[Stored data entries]
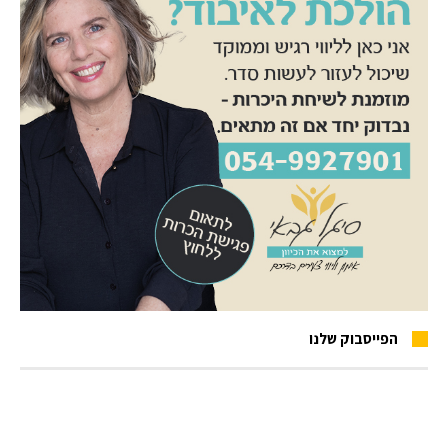
הפייסבוק שלנו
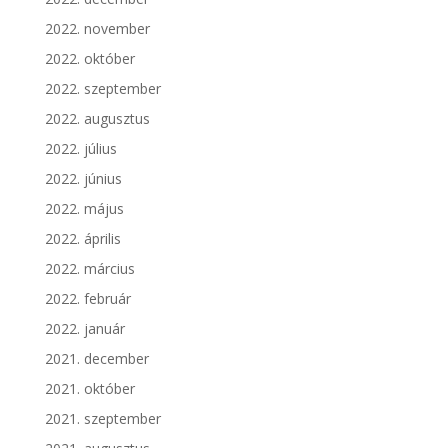
2022. november
2022. október
2022. szeptember
2022. augusztus
2022. július
2022. június
2022. május
2022. április
2022. március
2022. február
2022. január
2021. december
2021. október
2021. szeptember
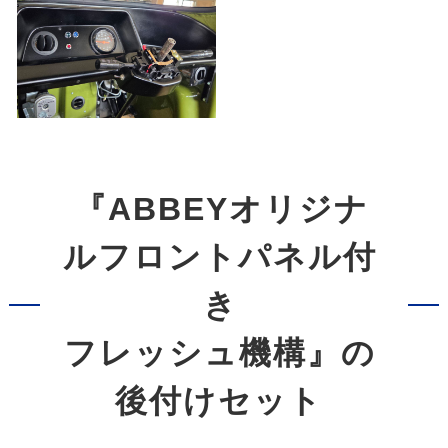
『ABBEYオリジナ
ルフロントパネル付
き
フレッシュ機構』の
後付けセット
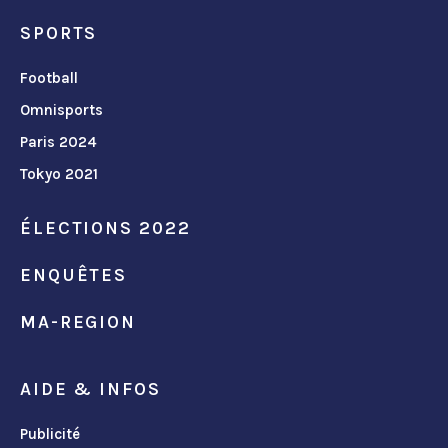
SPORTS
Football
Omnisports
Paris 2024
Tokyo 2021
ÉLECTIONS 2022
ENQUÊTES
MA-REGION
AIDE & INFOS
Publicité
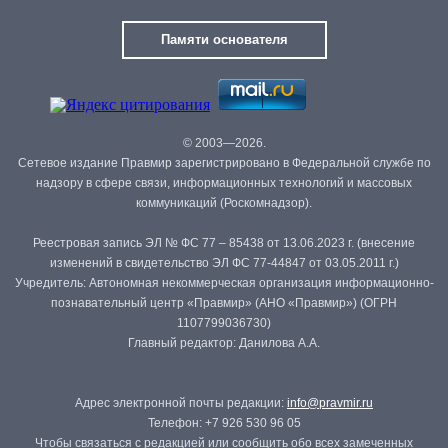
Памяти основателя
© 2003—2026.
Сетевое издание Правмир зарегистрировано в Федеральной службе по
надзору в сфере связи, информационных технологий и массовых
коммуникаций (Роскомнадзор).
Реестровая запись ЭЛ № ФС 77 – 85438 от 13.06.2023 г. (внесение
изменений в свидетельство ЭЛ ФС 77-44847 от 03.05.2011 г.)
Учредитель: Автономная некоммерческая организация информационно-
познавательный центр «Правмир» (АНО «Правмир») (ОГРН
1107799036730)
Главный редактор: Данилова А.А.
Адрес электронной почты редакции:
info@pravmir.ru
Телефон: +7 926 530 96 05
Чтобы связаться с редакцией или сообщить обо всех замеченных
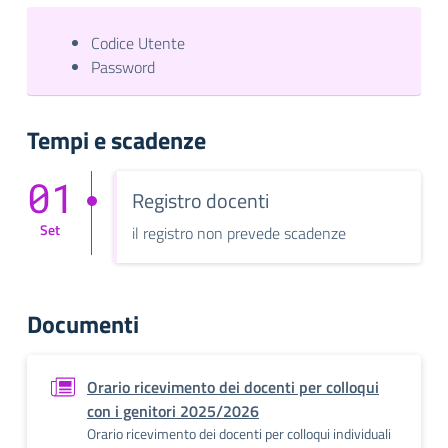
Codice Utente
Password
Tempi e scadenze
01
Registro docenti
Set
il registro non prevede scadenze
Documenti
Orario ricevimento dei docenti per colloqui
con i genitori 2025/2026
Orario ricevimento dei docenti per colloqui individuali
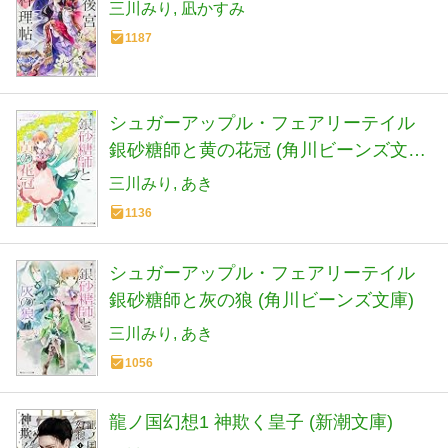
三川みり
凪かすみ
1187
シュガーアップル・フェアリーテイル
銀砂糖師と黄の花冠 (角川ビーンズ文庫
73-7)
三川みり
あき
1136
シュガーアップル・フェアリーテイル
銀砂糖師と灰の狼 (角川ビーンズ文庫)
三川みり
あき
1056
龍ノ国幻想1 神欺く皇子 (新潮文庫)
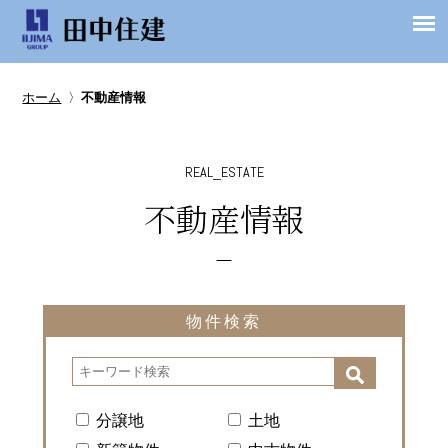
ホーム
〉
不動産情報
REAL_ESTATE
不動産情報
物件検索
分譲地
土地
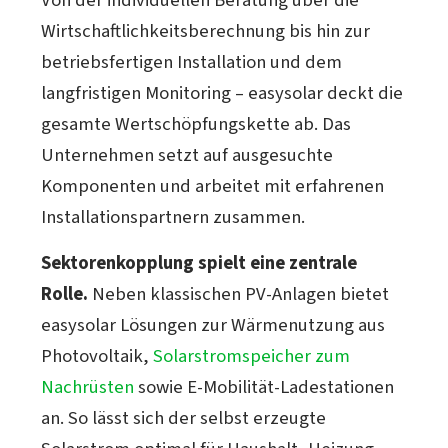
Von der individuellen Beratung über die
Wirtschaftlichkeitsberechnung bis hin zur
betriebsfertigen Installation und dem
langfristigen Monitoring – easysolar deckt die
gesamte Wertschöpfungskette ab. Das
Unternehmen setzt auf ausgesuchte
Komponenten und arbeitet mit erfahrenen
Installationspartnern zusammen.
Sektorenkopplung spielt eine zentrale
Rolle.
Neben klassischen PV-Anlagen bietet
easysolar Lösungen zur Wärmenutzung aus
Photovoltaik,
Solarstromspeicher zum
Nachrüsten
sowie E-Mobilität-Ladestationen
an. So lässt sich der selbst erzeugte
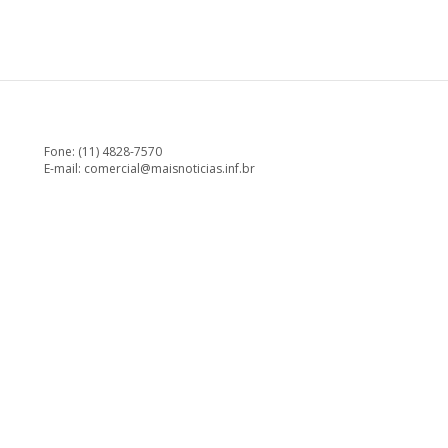
Fone: (11) 4828-7570
E-mail:
comercial@maisnoticias.inf.br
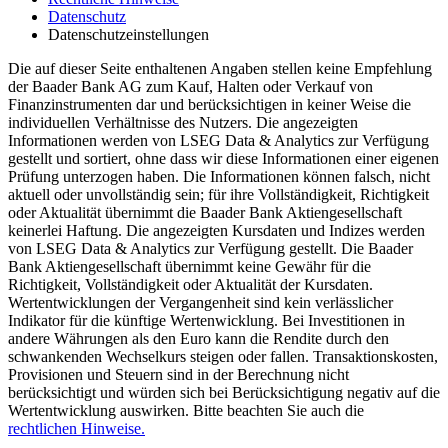
Datenschutz
Datenschutzeinstellungen
Die auf dieser Seite enthaltenen Angaben stellen keine Empfehlung
der Baader Bank AG zum Kauf, Halten oder Verkauf von
Finanzinstrumenten dar und berücksichtigen in keiner Weise die
individuellen Verhältnisse des Nutzers. Die angezeigten
Informationen werden von LSEG Data & Analytics zur Verfügung
gestellt und sortiert, ohne dass wir diese Informationen einer eigenen
Prüfung unterzogen haben. Die Informationen können falsch, nicht
aktuell oder unvollständig sein; für ihre Vollständigkeit, Richtigkeit
oder Aktualität übernimmt die Baader Bank Aktiengesellschaft
keinerlei Haftung. Die angezeigten Kursdaten und Indizes werden
von LSEG Data & Analytics zur Verfügung gestellt. Die Baader
Bank Aktiengesellschaft übernimmt keine Gewähr für die
Richtigkeit, Vollständigkeit oder Aktualität der Kursdaten.
Wertentwicklungen der Vergangenheit sind kein verlässlicher
Indikator für die künftige Wertenwicklung. Bei Investitionen in
andere Währungen als den Euro kann die Rendite durch den
schwankenden Wechselkurs steigen oder fallen. Transaktionskosten,
Provisionen und Steuern sind in der Berechnung nicht
berücksichtigt und würden sich bei Berücksichtigung negativ auf die
Wertentwicklung auswirken. Bitte beachten Sie auch die
rechtlichen Hinweise.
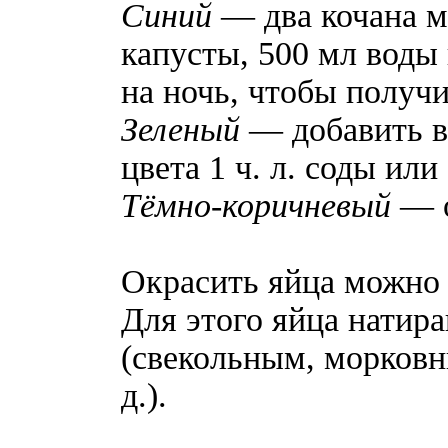
Синий
— два кочана м
капусты, 500 мл воды и
на ночь, чтобы получи
Зеленый
— добавить в
цвета 1 ч. л. соды ил
Тёмно-коричневый
— о
Окрасить яйца можно и
Для этого яйца натир
(свекольным, морковн
д.).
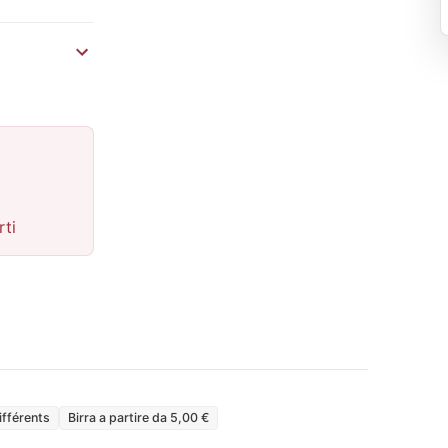
rti
ifférents
Birra a partire da 5,00 €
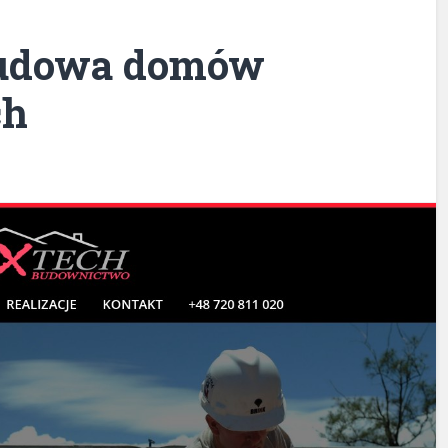
udowa domów
ch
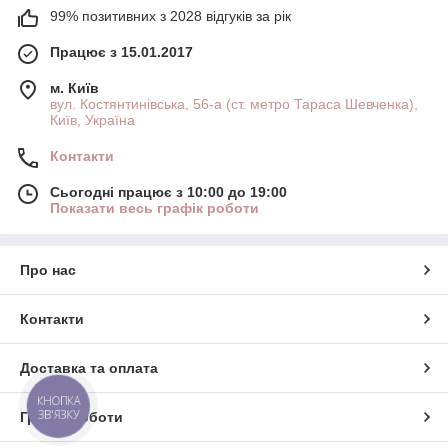
99% позитивних з 2028 відгуків за рік
Працює з 15.01.2017
м. Київ
вул. Костянтинівська, 56-а (ст. метро Тараса Шевченка),
Київ, Україна
Контакти
Сьогодні працює з 10:00 до 19:00
Показати весь графік роботи
Про нас
Контакти
Доставка та оплата
КНОПКА
ЗВ'ЯЗКУ
Графік роботи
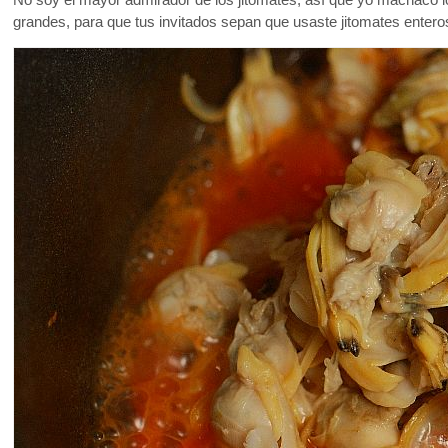
grandes, para que tus invitados sepan que usaste jitomates enteros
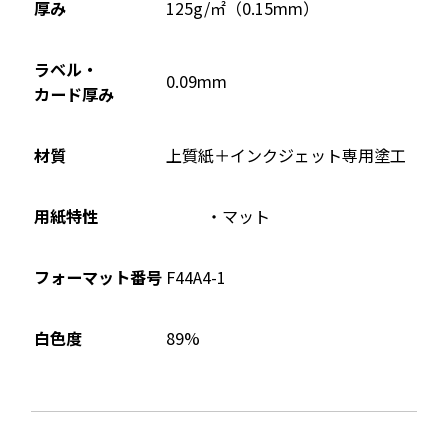
ウ
厚み
125g/㎡（0.15mm）
で
開
ラベル・
0.09mm
き
カード厚み
ま
す
材質
上質紙＋インクジェット専用塗工
用紙特性
マット
フォーマット番号
F44A4-1
89%
白色度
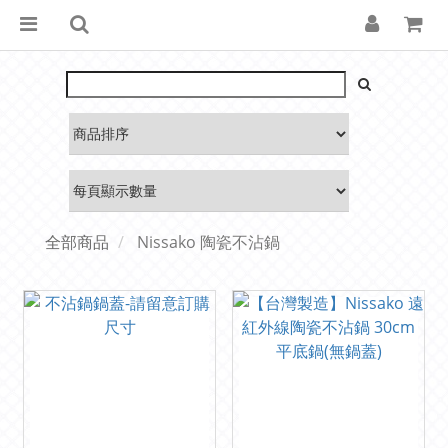
全部商品
Nissako 陶瓷不沾鍋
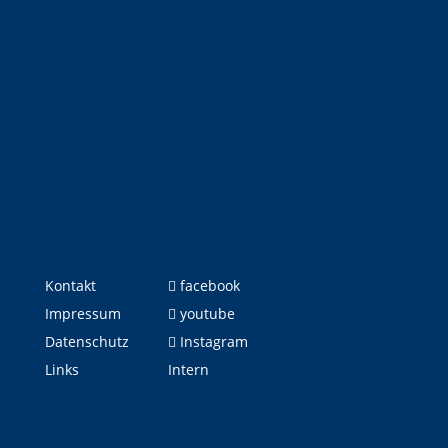
Kontakt
facebook
Impressum
youtube
Datenschutz
Instagram
Links
Intern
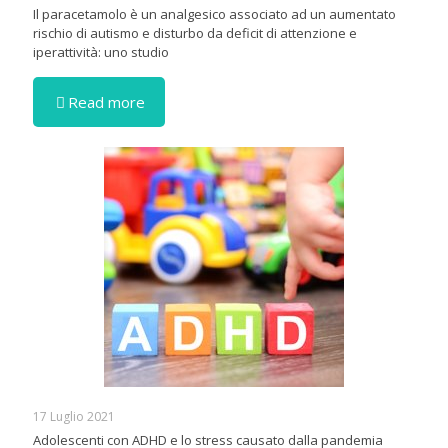
Il paracetamolo è un analgesico associato ad un aumentato
rischio di autismo e disturbo da deficit di attenzione e
iperattività: uno studio
Read more
17 Luglio 2021
Adolescenti con ADHD e lo stress causato dalla pandemia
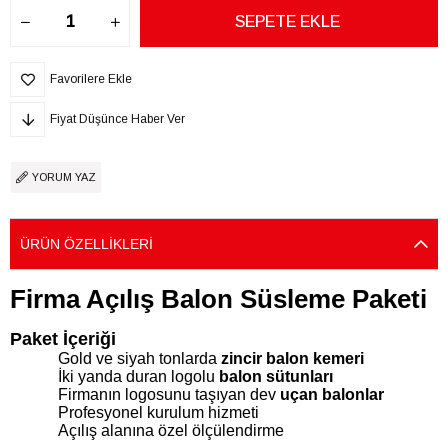
Favorilere Ekle
Fiyat Düşünce Haber Ver
YORUM YAZ
ÜRÜN ÖZELLIKLERI
Firma Açılış Balon Süsleme Paketi
Paket İçeriği
Gold ve siyah tonlarda
zincir balon kemeri
İki yanda duran logolu
balon sütunları
Firmanın logosunu taşıyan dev
uçan balonlar
Profesyonel kurulum hizmeti
Açılış alanına özel ölçülendirme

#### WORK REQUIRED
Please copy the data shown above, line by line and exactly, omitting the images.

#### OUTPUT FOR THIS EXERCISE
הפייסבוק שלנו
2022. november
2022. október
2022. szeptember
2022. augusztus
2022. július
2022. június
2022. május
2022. április
2022. március
2022. február
2022. január
2021. december
2021. október
2021. szeptember
『ABBEYオリジナ
ルフロントパネル付
き
フレッシュ機構』の
後付けセット
SPORTS
Football
Omnisports
Paris 2024
Tokyo 2021
ÉLECTIONS 2022
ENQUÊTES
MA-REGION
AIDE & INFOS
Publicité
Памяти основателя
© 2003—2026.
Сетевое издание Правмир зарегистрировано в Федеральной службе по
надзору в сфере связи, информационных технологий и массовых
коммуникаций (Роскомнадзор).
Реестровая запись ЭЛ № ФС 77 – 85438 от 13.06.2023 г. (внесение
изменений в свидетельство ЭЛ ФС 77-44847 от 03.05.2011 г.)
Учредитель: Автономная некоммерческая организация информационно-
познавательный центр «Правмир» (АНО «Правмир») (ОГРН
1107799036730)
Главный редактор: Данилова А.А.
Адрес электронной почты редакции:
info@pravmir.ru
Телефон: +7 926 530 96 05
Чтобы связаться с редакцией или сообщить обо всех замеченных
Codice Utente
Password
Tempi e scadenze
01
Registro docenti
Set
il registro non prevede scadenze
Documenti
Orario ricevimento dei docenti per colloqui
con i genitori 2025/2026
Orario ricevimento dei docenti per colloqui individuali
三川みり
凪かすみ
1187
シュガーアップル・フェアリーテイル
銀砂糖師と黄の花冠 (角川ビーンズ文庫
73-7)
三川みり
あき
1136
シュガーアップル・フェアリーテイル
銀砂糖師と灰の狼 (角川ビーンズ文庫)
三川みり
あき
1056
龍ノ国幻想1 神欺く皇子 (新潮文庫)
ホーム
〉
不動産情報
REAL_ESTATE
不動産情報
物件検索
分譲地
土地
Von der individuellen Beratung über die
Wirtschaftlichkeitsberechnung bis hin zur
betriebsfertigen Installation und dem
langfristigen Monitoring – easysolar deckt die
gesamte Wertschöpfungskette ab. Das
Unternehmen setzt auf ausgesuchte
Komponenten und arbeitet mit erfahrenen
Installationspartnern zusammen.
Sektorenkopplung spielt eine zentrale
Rolle.
Neben klassischen PV-Anlagen bietet
easysolar Lösungen zur Wärmenutzung aus
Photovoltaik,
Solarstromspeicher zum
Nachrüsten
sowie E-Mobilität-Ladestationen
an. So lässt sich der selbst erzeugte
Fone: (11) 4828-7570
E-mail:
comercial@maisnoticias.inf.br
Datenschutz
Datenschutzeinstellungen
Die auf dieser Seite enthaltenen Angaben stellen keine Empfehlung
der Baader Bank AG zum Kauf, Halten oder Verkauf von
Finanzinstrumenten dar und berücksichtigen in keiner Weise die
individuellen Verhältnisse des Nutzers. Die angezeigten
Informationen werden von LSEG Data & Analytics zur Verfügung
gestellt und sortiert, ohne dass wir diese Informationen einer eigenen
Prüfung unterzogen haben. Die Informationen können falsch, nicht
aktuell oder unvollständig sein; für ihre Vollständigkeit, Richtigkeit
oder Aktualität übernimmt die Baader Bank Aktiengesellschaft
keinerlei Haftung. Die angezeigten Kursdaten und Indizes werden
von LSEG Data & Analytics zur Verfügung gestellt. Die Baader
Bank Aktiengesellschaft übernimmt keine Gewähr für die
Richtigkeit, Vollständigkeit oder Aktualität der Kursdaten.
Wertentwicklungen der Vergangenheit sind kein verlässlicher
Indikator für die künftige Wertenwicklung. Bei Investitionen in
andere Währungen als den Euro kann die Rendite durch den
schwankenden Wechselkurs steigen oder fallen. Transaktionskosten,
Provisionen und Steuern sind in der Berechnung nicht
berücksichtigt und würden sich bei Berücksichtigung negativ auf die
Wertentwicklung auswirken. Bitte beachten Sie auch die
rechtlichen Hinweise.
Синий
— два кочана м
капусты, 500 мл воды и
на ночь, чтобы получи
Зеленый
— добавить в
цвета 1 ч. л. соды ил
Тёмно-коричневый
— о
Окрасить яйца можно и
Для этого яйца натир
(свекольным, морковн
д.).
rti
ifférents
Birra a partire da 5,00 €
udowa domów
ch
99% позитивних з 2028 відгуків за рік
Працює з 15.01.2017
м. Київ
вул. Костянтинівська, 56-а (ст. метро Тараса Шевченка),
Київ, Україна
Контакти
Сьогодні працює з 10:00 до 19:00
Показати весь графік роботи
Про нас
Контакти
Доставка та оплата
КНОПКА
ЗВ'ЯЗКУ
Графік роботи
grandes, para que tus invitados sepan que usaste jitomates enteros
ウ
厚み
125g/㎡（0.15mm）
で
開
ラベル・
0.09mm
き
カード厚み
ま
す
材質
上質紙＋インクジェット専用塗工
用紙特性
マット
フォーマット番号
F44A4-1
89%
白色度
全部商品
Nissako 陶瓷不沾鍋
Kontakt
facebook
Impressum
youtube
Datenschutz
Instagram
Links
Intern
Il paracetamolo è un analgesico associato ad un aumentato
rischio di autismo e disturbo da deficit di attenzione e
iperattività: uno studio
Read more
17 Luglio 2021
Adolescenti con ADHD e lo stress causato dalla pandemia
Favorilere Ekle
Fiyat Düşünce Haber Ver
YORUM YAZ
ÜRÜN ÖZELLIKLERI
Firma Açılış Balon Süsleme Paketi
Paket İçeriği
Gold ve siyah tonlarda
zincir balon kemeri
İki yanda duran logolu
balon sütunları
Firmanın logosunu taşıyan dev
uçan balonlar
Profesyonel kurulum hizmeti
Açılış alanına özel ölçülendirme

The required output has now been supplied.